Work instruction: Copy each line below in which the word "Essential" occurs.

(Data for processing)

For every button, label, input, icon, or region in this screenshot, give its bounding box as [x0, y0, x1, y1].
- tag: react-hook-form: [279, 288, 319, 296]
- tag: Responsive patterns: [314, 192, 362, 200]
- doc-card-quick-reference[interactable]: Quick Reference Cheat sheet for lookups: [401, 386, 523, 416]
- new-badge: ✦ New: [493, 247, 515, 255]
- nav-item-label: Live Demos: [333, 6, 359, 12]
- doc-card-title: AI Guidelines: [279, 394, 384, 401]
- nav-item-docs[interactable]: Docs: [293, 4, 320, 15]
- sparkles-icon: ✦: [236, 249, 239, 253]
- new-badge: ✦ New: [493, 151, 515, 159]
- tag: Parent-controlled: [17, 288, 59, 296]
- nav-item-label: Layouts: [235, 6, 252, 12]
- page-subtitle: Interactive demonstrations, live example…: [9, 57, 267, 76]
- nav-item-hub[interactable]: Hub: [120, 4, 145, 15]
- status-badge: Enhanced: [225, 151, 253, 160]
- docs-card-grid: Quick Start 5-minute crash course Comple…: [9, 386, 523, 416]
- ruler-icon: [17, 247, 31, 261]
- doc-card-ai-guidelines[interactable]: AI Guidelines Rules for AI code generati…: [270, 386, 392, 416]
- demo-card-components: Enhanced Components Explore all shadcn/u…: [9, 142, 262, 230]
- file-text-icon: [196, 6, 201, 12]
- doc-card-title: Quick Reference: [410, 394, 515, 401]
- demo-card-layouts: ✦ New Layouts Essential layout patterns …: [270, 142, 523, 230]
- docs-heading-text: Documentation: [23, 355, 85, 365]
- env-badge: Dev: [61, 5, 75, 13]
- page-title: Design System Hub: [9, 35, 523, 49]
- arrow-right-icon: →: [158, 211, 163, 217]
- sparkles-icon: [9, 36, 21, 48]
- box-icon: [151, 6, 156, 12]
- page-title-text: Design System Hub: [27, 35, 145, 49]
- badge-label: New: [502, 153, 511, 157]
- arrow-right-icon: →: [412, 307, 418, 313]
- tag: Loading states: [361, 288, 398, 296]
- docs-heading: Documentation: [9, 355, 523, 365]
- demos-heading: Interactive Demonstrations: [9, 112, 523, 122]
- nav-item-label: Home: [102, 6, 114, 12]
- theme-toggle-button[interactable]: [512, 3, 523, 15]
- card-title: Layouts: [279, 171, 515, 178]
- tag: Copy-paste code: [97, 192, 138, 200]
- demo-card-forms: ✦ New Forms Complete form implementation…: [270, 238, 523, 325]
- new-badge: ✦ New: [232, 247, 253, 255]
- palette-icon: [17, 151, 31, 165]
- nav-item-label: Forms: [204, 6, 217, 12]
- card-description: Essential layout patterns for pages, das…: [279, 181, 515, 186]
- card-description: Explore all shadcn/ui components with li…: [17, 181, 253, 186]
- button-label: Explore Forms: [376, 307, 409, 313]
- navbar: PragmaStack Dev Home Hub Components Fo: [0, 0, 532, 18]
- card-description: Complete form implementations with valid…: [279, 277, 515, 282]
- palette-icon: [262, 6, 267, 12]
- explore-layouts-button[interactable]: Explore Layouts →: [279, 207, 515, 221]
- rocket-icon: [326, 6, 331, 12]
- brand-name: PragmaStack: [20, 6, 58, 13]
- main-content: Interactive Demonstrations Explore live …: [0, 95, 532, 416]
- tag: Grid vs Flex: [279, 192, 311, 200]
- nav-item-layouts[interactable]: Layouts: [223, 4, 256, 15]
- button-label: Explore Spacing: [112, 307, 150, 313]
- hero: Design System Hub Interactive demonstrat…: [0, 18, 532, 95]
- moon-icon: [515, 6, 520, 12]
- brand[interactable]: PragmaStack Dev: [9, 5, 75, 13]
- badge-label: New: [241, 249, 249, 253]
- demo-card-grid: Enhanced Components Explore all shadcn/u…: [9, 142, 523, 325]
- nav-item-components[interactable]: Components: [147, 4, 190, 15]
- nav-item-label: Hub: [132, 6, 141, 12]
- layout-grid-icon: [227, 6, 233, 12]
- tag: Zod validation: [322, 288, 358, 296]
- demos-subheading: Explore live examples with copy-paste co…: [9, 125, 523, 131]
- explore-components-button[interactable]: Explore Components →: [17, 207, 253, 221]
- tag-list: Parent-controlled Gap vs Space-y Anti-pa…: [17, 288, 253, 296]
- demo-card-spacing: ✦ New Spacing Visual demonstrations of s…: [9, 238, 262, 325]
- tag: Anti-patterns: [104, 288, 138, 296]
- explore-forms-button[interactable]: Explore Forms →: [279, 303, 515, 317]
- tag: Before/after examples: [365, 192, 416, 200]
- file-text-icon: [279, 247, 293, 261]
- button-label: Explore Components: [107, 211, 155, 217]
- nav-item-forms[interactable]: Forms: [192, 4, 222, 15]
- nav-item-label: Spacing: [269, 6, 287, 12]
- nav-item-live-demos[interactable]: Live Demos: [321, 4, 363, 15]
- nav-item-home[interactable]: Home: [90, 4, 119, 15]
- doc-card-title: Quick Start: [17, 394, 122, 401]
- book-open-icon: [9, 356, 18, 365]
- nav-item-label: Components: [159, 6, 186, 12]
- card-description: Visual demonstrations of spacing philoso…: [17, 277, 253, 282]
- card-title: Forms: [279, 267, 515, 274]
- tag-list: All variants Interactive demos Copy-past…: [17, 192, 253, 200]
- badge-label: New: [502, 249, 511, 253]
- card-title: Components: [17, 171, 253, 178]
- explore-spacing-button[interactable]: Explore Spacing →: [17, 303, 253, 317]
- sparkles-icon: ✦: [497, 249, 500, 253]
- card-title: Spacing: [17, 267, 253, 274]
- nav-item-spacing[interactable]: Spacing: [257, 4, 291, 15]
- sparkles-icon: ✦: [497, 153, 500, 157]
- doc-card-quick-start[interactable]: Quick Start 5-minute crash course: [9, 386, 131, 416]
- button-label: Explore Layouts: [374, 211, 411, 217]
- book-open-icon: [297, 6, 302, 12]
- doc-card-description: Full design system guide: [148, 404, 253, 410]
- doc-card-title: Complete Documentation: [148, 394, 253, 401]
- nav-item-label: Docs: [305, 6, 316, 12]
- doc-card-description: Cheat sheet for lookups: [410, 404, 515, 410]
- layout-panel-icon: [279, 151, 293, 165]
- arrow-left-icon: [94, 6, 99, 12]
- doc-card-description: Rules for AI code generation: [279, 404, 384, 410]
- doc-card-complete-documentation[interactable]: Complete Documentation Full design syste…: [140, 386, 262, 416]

(End Data for processing)

Response:
- demo-card-layouts: ✦ New Layouts Essential layout patterns …: [270, 142, 523, 230]
- card-description: Essential layout patterns for pages, das…: [279, 181, 515, 186]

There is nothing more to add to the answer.